Records for processing
........

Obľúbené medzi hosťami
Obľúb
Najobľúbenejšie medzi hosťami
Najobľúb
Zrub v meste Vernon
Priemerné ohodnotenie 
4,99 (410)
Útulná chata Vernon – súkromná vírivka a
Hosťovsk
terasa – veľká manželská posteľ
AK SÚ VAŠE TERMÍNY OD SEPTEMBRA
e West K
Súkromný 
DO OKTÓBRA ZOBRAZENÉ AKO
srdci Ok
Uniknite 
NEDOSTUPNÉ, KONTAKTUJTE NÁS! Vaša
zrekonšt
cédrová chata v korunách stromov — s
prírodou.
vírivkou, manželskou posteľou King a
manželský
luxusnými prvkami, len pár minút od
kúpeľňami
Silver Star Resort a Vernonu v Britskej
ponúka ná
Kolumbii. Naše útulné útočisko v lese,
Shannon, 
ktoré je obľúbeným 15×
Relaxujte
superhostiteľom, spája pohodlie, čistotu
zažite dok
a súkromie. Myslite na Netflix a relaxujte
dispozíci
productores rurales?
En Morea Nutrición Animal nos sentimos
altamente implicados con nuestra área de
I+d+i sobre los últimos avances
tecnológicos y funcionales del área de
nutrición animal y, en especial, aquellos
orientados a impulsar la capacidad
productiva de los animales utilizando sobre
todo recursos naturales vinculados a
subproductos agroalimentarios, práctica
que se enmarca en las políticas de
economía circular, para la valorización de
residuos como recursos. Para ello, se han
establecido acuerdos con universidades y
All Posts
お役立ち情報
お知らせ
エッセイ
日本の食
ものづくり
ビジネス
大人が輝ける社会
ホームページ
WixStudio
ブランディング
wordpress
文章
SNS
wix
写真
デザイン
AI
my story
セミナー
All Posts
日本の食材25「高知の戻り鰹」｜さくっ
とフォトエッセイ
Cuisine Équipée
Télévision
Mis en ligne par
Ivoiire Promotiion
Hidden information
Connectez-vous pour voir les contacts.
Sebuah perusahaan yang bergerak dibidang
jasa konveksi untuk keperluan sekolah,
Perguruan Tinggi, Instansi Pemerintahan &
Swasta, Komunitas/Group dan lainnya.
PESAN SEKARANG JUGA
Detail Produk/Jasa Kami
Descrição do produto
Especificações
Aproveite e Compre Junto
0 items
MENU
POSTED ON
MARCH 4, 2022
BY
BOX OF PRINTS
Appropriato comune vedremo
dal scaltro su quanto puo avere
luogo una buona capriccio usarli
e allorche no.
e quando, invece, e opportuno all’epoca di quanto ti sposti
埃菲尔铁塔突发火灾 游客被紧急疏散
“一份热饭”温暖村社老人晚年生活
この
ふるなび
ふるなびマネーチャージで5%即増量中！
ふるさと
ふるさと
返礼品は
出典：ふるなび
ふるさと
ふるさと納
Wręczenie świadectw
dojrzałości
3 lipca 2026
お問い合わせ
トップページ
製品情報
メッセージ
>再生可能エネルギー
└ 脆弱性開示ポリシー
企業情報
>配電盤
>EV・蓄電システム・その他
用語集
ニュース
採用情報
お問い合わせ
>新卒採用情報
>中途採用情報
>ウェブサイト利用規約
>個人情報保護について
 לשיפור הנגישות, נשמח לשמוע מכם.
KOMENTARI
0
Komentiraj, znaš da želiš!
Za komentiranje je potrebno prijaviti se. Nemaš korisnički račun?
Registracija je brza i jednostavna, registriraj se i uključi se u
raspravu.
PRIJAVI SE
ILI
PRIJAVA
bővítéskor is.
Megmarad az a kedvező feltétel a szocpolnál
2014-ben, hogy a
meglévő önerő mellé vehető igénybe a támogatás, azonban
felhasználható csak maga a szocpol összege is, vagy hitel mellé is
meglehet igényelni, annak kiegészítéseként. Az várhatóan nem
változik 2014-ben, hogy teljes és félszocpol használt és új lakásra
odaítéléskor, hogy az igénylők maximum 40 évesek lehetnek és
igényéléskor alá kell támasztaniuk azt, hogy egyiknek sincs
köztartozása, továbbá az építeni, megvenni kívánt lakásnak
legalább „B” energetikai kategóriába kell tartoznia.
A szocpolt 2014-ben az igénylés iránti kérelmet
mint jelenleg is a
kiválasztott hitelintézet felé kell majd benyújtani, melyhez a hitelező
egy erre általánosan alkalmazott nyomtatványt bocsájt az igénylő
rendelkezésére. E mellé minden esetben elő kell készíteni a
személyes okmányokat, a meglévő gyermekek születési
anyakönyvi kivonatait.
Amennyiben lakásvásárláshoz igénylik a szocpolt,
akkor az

........

Using the records above, pull out each line where the word "hogy" occurs.

Solution to this exercise
2014-ben, hogy a
változik 2014-ben, hogy teljes és félszocpol használt és új lakásra
odaítéléskor, hogy az igénylők maximum 40 évesek lehetnek és
igényéléskor alá kell támasztaniuk azt, hogy egyiknek sincs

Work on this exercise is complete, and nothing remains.